And Lt. Gov. Burt Jones, who is expected to run for governor on a Trump-aligned platform, said the president is delivering on his pledge to “put America first and rebalance trade and manufacturing.”

“These kinds of big changes don’t happen overnight. They take time. But it’s a fight worth having,” he told The Atlanta Journal-Constitution. “Thank God we have a President fighting for American workers and American manufacturers again.”

A spokesman for Chris Carr’s gubernatorial campaign did not address whether he supported Trump’s tariffs.

Instead, Neil Bitting said in a statement that the attorney general “will work with the administration and hard-working Georgians to ensure that the world’s markets are open to our products and that our domestic businesses are treated fairly at the same time.”

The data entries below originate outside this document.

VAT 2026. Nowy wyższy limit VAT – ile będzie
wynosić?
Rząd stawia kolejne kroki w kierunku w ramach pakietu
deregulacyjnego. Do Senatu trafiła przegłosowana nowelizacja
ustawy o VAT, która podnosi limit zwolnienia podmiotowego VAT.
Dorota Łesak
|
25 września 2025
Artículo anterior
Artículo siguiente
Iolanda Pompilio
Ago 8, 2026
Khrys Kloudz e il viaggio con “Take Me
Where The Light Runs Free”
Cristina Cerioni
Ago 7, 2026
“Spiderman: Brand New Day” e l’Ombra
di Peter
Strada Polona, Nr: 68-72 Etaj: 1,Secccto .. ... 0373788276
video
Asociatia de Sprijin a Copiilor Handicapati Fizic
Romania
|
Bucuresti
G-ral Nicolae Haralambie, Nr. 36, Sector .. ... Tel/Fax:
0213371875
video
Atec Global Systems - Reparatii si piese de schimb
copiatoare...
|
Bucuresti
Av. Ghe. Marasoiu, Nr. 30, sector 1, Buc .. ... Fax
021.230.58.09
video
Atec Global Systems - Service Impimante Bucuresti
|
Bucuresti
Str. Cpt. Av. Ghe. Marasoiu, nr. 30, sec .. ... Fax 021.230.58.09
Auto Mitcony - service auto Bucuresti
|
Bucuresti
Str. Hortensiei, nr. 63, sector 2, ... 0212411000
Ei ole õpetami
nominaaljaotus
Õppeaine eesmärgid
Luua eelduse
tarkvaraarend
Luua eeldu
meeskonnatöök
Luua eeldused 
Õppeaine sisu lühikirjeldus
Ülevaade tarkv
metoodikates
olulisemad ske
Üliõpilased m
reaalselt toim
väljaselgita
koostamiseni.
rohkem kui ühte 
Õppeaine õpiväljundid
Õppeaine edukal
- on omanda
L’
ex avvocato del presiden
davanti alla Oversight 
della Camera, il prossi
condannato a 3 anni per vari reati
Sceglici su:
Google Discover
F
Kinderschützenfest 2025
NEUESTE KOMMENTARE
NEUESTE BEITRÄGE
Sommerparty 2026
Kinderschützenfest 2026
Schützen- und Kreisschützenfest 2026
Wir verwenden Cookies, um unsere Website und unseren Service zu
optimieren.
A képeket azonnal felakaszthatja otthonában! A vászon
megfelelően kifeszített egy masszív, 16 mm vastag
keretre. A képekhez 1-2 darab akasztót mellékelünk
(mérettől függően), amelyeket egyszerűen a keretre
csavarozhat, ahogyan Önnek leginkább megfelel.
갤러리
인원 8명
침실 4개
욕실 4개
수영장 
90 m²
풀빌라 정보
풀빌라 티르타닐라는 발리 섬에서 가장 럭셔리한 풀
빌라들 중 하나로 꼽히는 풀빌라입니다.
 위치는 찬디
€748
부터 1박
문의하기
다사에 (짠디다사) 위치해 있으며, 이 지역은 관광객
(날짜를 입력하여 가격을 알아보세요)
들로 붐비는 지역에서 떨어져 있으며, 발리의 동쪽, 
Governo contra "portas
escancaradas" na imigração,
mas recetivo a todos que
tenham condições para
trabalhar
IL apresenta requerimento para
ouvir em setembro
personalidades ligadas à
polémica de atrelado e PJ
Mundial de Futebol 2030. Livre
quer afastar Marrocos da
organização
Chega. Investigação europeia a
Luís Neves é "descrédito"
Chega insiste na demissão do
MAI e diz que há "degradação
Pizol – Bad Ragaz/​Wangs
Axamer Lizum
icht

Gov. Brian Kemp, meanwhile, has navigated cautiously as he weighs a race for U.S. Senate or president. He initially focused on Georgia-specific economic issues, but more recently endorsed Trump’s decision to target China with steeper tariffs without commenting on the broader trade approach.

“The key to trade is making sure we have fair trade. There has been a lot of tactics and talk, and I don’t know exactly what the strategy is at the White House,” Kemp said, adding that Trump made a “good move to focus and square up on China.”

“The president wants to make a deal,” he said, “but he also wants it to be fair for the American people.”

Tariff confusion and political risk

The tariff structure is layered and unpredictable. A broad 10% tariff is tacked to imports from nearly every country. Others are narrowly targeted at specific nations or sectors. Some duties on Chinese goods have surged to 145%. China has retaliated with tariffs as 125% on U.S. products.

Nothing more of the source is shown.